This Term of Agreement provides consideration for every promise, duty, release, obligation, agreement and right contained in this Agreement.

Client agrees to provide all information, documents, and/or decisions reasonably requested by the COMPANY in a timely fashion.

COMPANY will perform purchases for the client in a timely fashion and on a schedule to be determined solely by the COMPANY. COMPANY will not be liable to Client or provide a refund to Client for any delays outside the control of COMPANY, including but not limited to, issues the supply chain, shipping, manufacturer disruptions or other logistical issues that may arise outside the control of the COMPANY.

The Agreement becomes effective upon commencement of work and shall naturally expire on the date the work is complete, meaning that final payment is received by the COMPANY and the COMPANY provides all deliverables to the Client. The Company reserves the right, to limit, suspend, or terminate Client’s Services if the Client becomes disruptive or difficult to work with or repeatedly fails to timely respond to requests for information, feedback, payment or other items reasonably requested by the COMPANY and necessary for the COMPANY to perform its duties. If the Agreement is terminated, no refunds will be given for payments already processed and Client will still be responsible for any obligation incurred prior to termination, however future payment obligations will be forgiven.
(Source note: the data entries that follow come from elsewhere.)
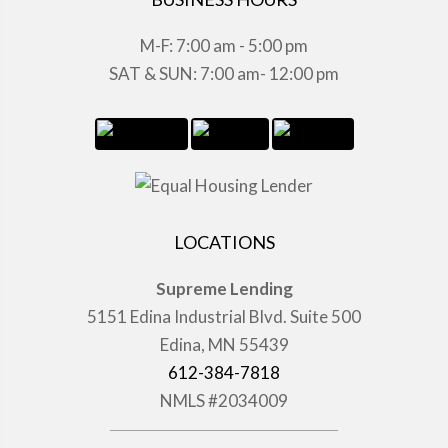
M-F: 7:00 am - 5:00 pm
SAT & SUN: 7:00 am- 12:00 pm
LOCATIONS
Supreme Lending
5151 Edina Industrial Blvd. Suite 500
Edina, MN 55439
612-384-7818
NMLS #2034009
In the case of default, Client shall remain liable for all outstanding obligations owed to COMPANY and for all items of merchandise and services on order as of the termination date. Termination shall not void any existing approved quotes or purchase orders, and Client shall continue to be responsible for any obligation incurred prior to the effective date of termination.

Client may not use or duplicate any unique COMPANY content, branding or logos without express written permission. Client explicitly agrees that COMPANY may photograph, video, advertise and promote the entire design process and completed design work at its discretion with any further notice and/or approval from the Client and without providing compensation to the Client. COMPANY agrees not to include the project location or Client name in any content without the Client’s prior consent.

Client acknowledges that as a result of this Agreement, the Client may have access to confidential information of a special and unique nature and value relating to COMPANY’s business, marketing strategies, and/or digital products, as well as confidential information including but limited to the nature and type of products and services sold and rendered, the prices charged, financial information, trade secrets, business strategies and processes, and/or contact information (collectively referred to as “Confidential Information”).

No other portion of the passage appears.